*What you are asked to do*
Whenever the string "data" appears in a line below, please copy the line out.
___ Given records
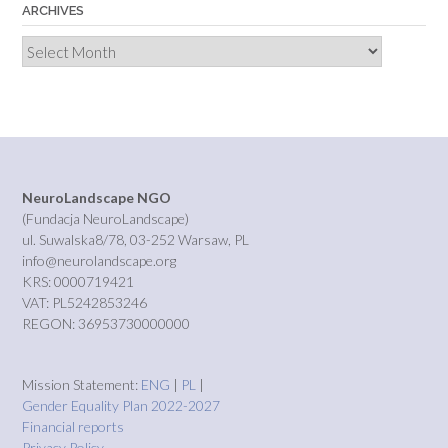
ARCHIVES
Archives
NeuroLandscape NGO
(Fundacja NeuroLandscape)
ul. Suwalska8/78, 03-252 Warsaw, PL
info@neurolandscape.org
KRS: 0000719421
VAT: PL5242853246
REGON: 36953730000000
Mission Statement:
ENG
|
PL
|
Gender Equality Plan 2022-2027
Financial reports
Privacy Policy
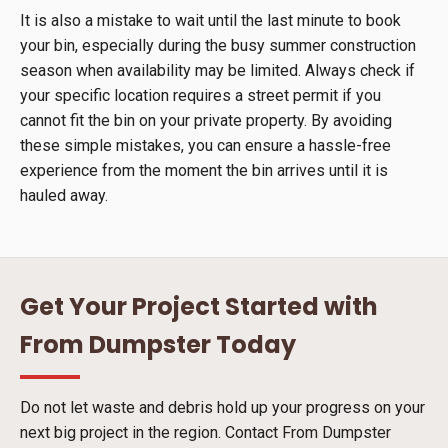
It is also a mistake to wait until the last minute to book
your bin, especially during the busy summer construction
season when availability may be limited. Always check if
your specific location requires a street permit if you
cannot fit the bin on your private property. By avoiding
these simple mistakes, you can ensure a hassle-free
experience from the moment the bin arrives until it is
hauled away.
Get Your Project Started with
From Dumpster Today
Do not let waste and debris hold up your progress on your
next big project in the region. Contact From Dumpster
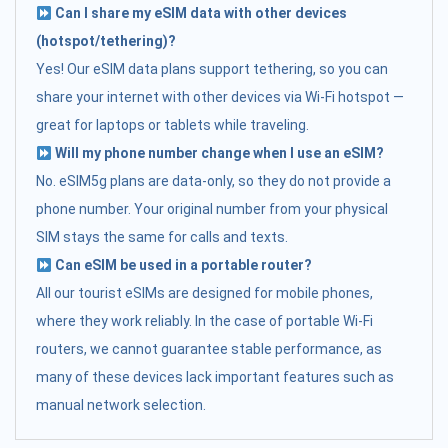
Can I share my eSIM data with other devices
(hotspot/tethering)?
Yes! Our eSIM data plans support tethering, so you can
share your internet with other devices via Wi-Fi hotspot —
great for laptops or tablets while traveling.
Will my phone number change when I use an eSIM?
No. eSIM5g plans are data-only, so they do not provide a
phone number. Your original number from your physical
SIM stays the same for calls and texts.
Can eSIM be used in a portable router?
All our tourist eSIMs are designed for mobile phones,
where they work reliably. In the case of portable Wi-Fi
routers, we cannot guarantee stable performance, as
many of these devices lack important features such as
manual network selection.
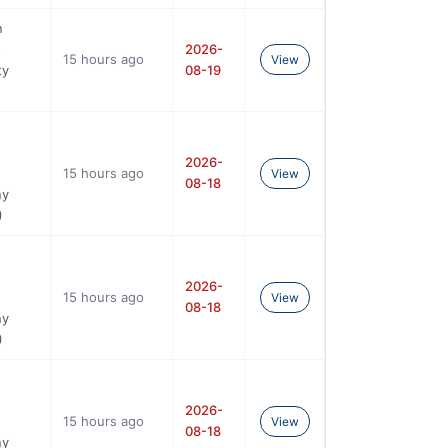
n
s
2026-
15 hours ago
View
ty
08-19
2026-
15 hours ago
View
08-18
ny
)
2026-
15 hours ago
View
08-18
ny
)
2026-
15 hours ago
View
08-18
ny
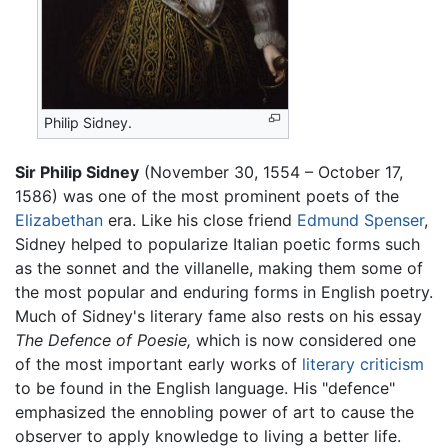
Philip Sidney.
Sir Philip Sidney
(November 30, 1554 – October 17,
1586) was one of the most prominent poets of the
Elizabethan
era. Like his close friend
Edmund Spenser
,
Sidney helped to popularize Italian poetic forms such
as the sonnet and the villanelle, making them some of
the most popular and enduring forms in English poetry.
Much of Sidney's literary fame also rests on his essay
The Defence of Poesie,
which is now considered one
of the most important early works of
literary criticism
to be found in the English language. His "defence"
emphasized the ennobling power of art to cause the
observer to apply knowledge to living a better life.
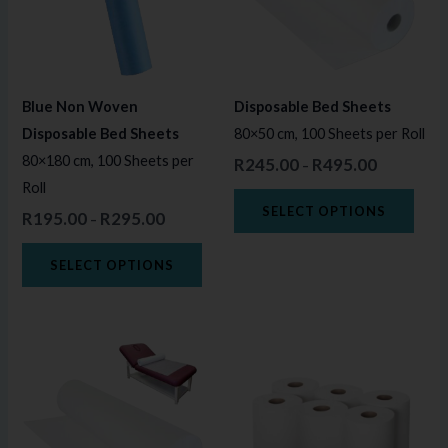
variants.
varia
The
The
options
opti
may
may
Blue Non Woven
Disposable Bed Sheets
be
be
Disposable Bed Sheets
80×50 cm, 100 Sheets per Roll
chosen
chos
80×180 cm, 100 Sheets per
R
245.00
R
495.00
–
on
on
Roll
the
the
SELECT OPTIONS
R
195.00
R
295.00
–
product
prod
page
page
SELECT OPTIONS
Price
This
range:
product
R245.00
through
has
R495.00
multiple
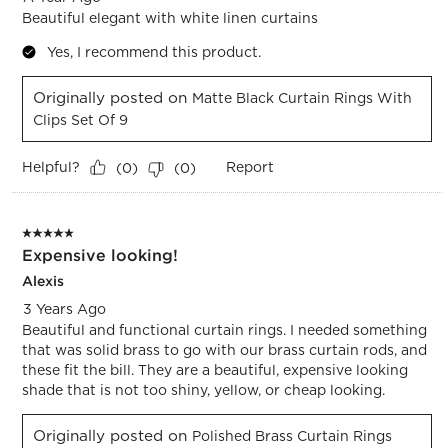
Beautiful elegant with white linen curtains
Yes, I recommend this product.
Originally posted on
Matte Black Curtain Rings With
Clips Set Of 9
Helpful?
Report
(
0
)
(
0
)
5 out of 5 stars.
Expensive looking!
Alexis
3 Years Ago
Beautiful and functional curtain rings. I needed something
that was solid brass to go with our brass curtain rods, and
these fit the bill. They are a beautiful, expensive looking
shade that is not too shiny, yellow, or cheap looking.
Originally posted on
Polished Brass Curtain Rings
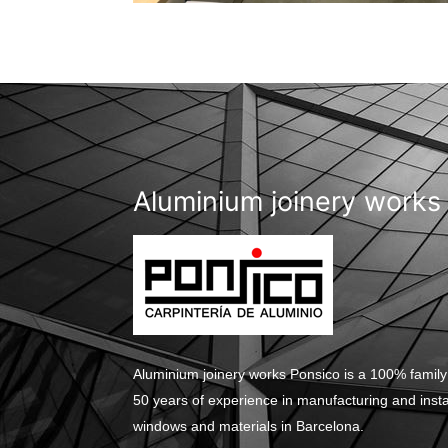
Aluminium joinery works
Aluminium joinery works Ponsico is a 100% family
50 years of experience in manufacturing and inst
windows and materials in Barcelona.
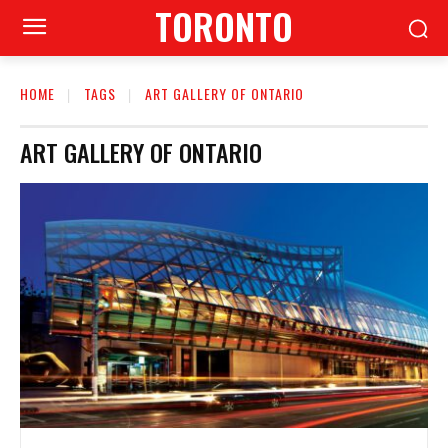
TORONTO
HOME
TAGS
ART GALLERY OF ONTARIO
ART GALLERY OF ONTARIO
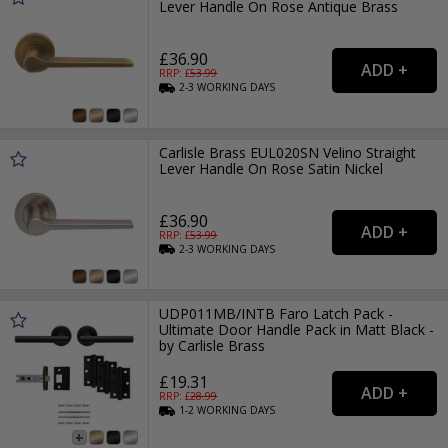
Lever Handle On Rose Antique Brass
£36.90
RRP: £
53.99
2-3
WORKING
DAYS
Carlisle Brass EUL020SN Velino Straight
Lever Handle On Rose Satin Nickel
£36.90
RRP: £
53.99
2-3
WORKING
DAYS
UDP011MB/INTB Faro Latch Pack -
Ultimate Door Handle Pack in Matt Black -
by Carlisle Brass
£19.31
RRP: £
28.99
1-2
WORKING
DAYS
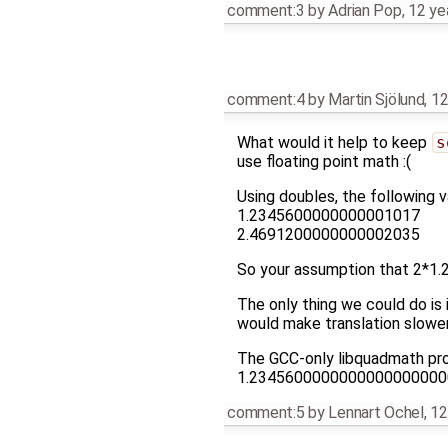
comment:3
by
Adrian Pop
,
12 ye
comment:4
by
Martin Sjölund
,
12
What would it help to keep
s
use floating point math :(
Using doubles, the following v
1.2345600000000001017
2.4691200000000002035
So your assumption that 2*1.
The only thing we could do is i
would make translation slow
The GCC-only libquadmath pr
1.2345600000000000000000
comment:5
by
Lennart Ochel
,
12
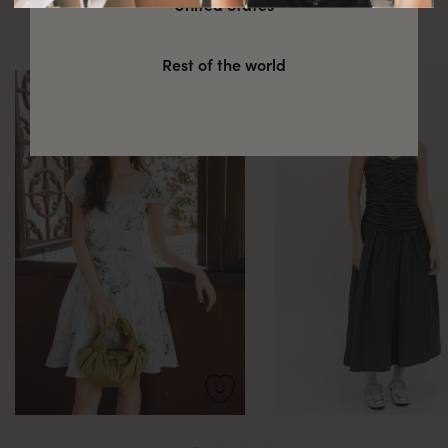
United States
these
Rest of the world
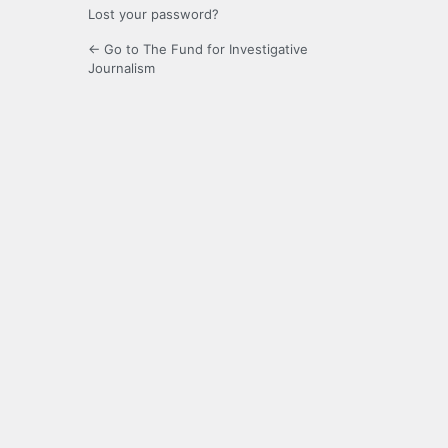
Lost your password?
← Go to The Fund for Investigative
Journalism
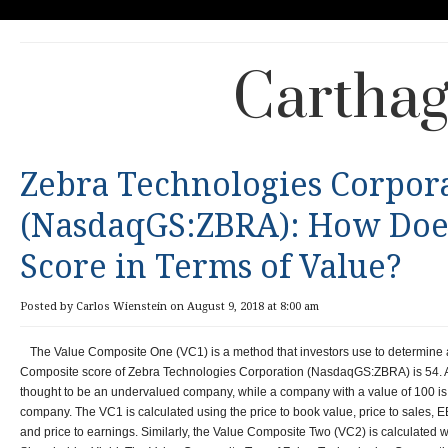
Carthag
Zebra Technologies Corpor
(NasdaqGS:ZBRA): How Does
Score in Terms of Value?
Posted by Carlos Wienstein on August 9, 2018 at 8:00 am
The Value Composite One (VC1) is a method that investors use to determine
Composite score of Zebra Technologies Corporation (NasdaqGS:ZBRA) is 54. A 
thought to be an undervalued company, while a company with a value of 100 i
company. The VC1 is calculated using the price to book value, price to sales, EB
and price to earnings. Similarly, the Value Composite Two (VC2) is calculated w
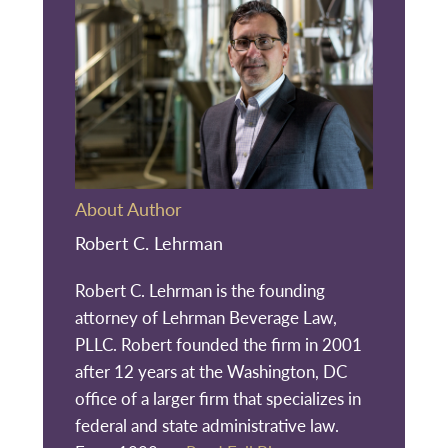
About Author
Robert C. Lehrman
Robert C. Lehrman is the founding
attorney of Lehrman Beverage Law,
PLLC. Robert founded the firm in 2001
after 12 years at the Washington, DC
office of a larger firm that specializes in
federal and state administrative law.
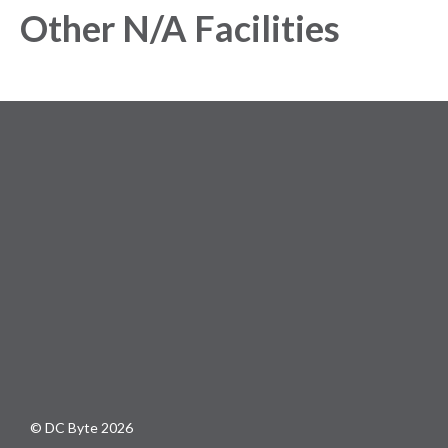
Other N/A Facilities
© DC Byte 2026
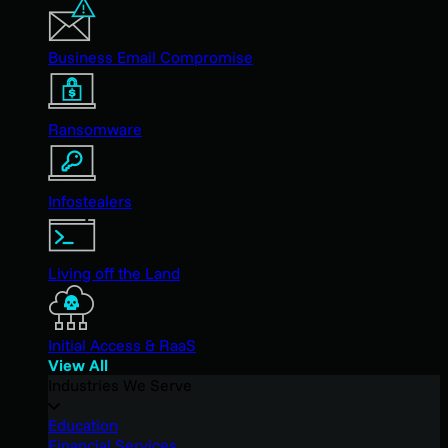
Business Email Compromise
Ransomware
Infostealers
Living off the Land
Initial Access & RaaS
View All
Industries We Serve
Education
Financial Services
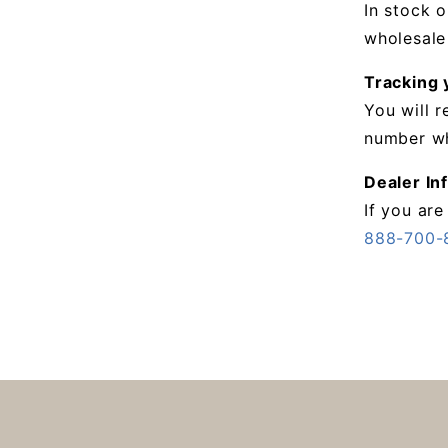
In stock o
wholesale
Tracking 
You will 
number wh
Dealer In
If you are
888-700-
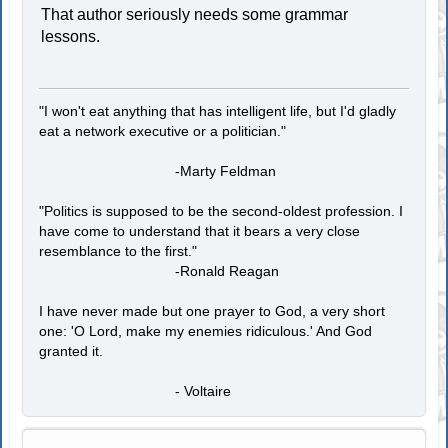
That author seriously needs some grammar
lessons.
"I won't eat anything that has intelligent life, but I'd gladly
eat a network executive or a politician."
-Marty Feldman
"Politics is supposed to be the second-oldest profession. I
have come to understand that it bears a very close
resemblance to the first."
-Ronald Reagan
I have never made but one prayer to God, a very short
one: 'O Lord, make my enemies ridiculous.' And God
granted it.
- Voltaire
______
*Result*
Can I share my eSIM data with other devices
Yes! Our eSIM data plans support tethering, so you can
No. eSIM5g plans are data-only, so they do not provide a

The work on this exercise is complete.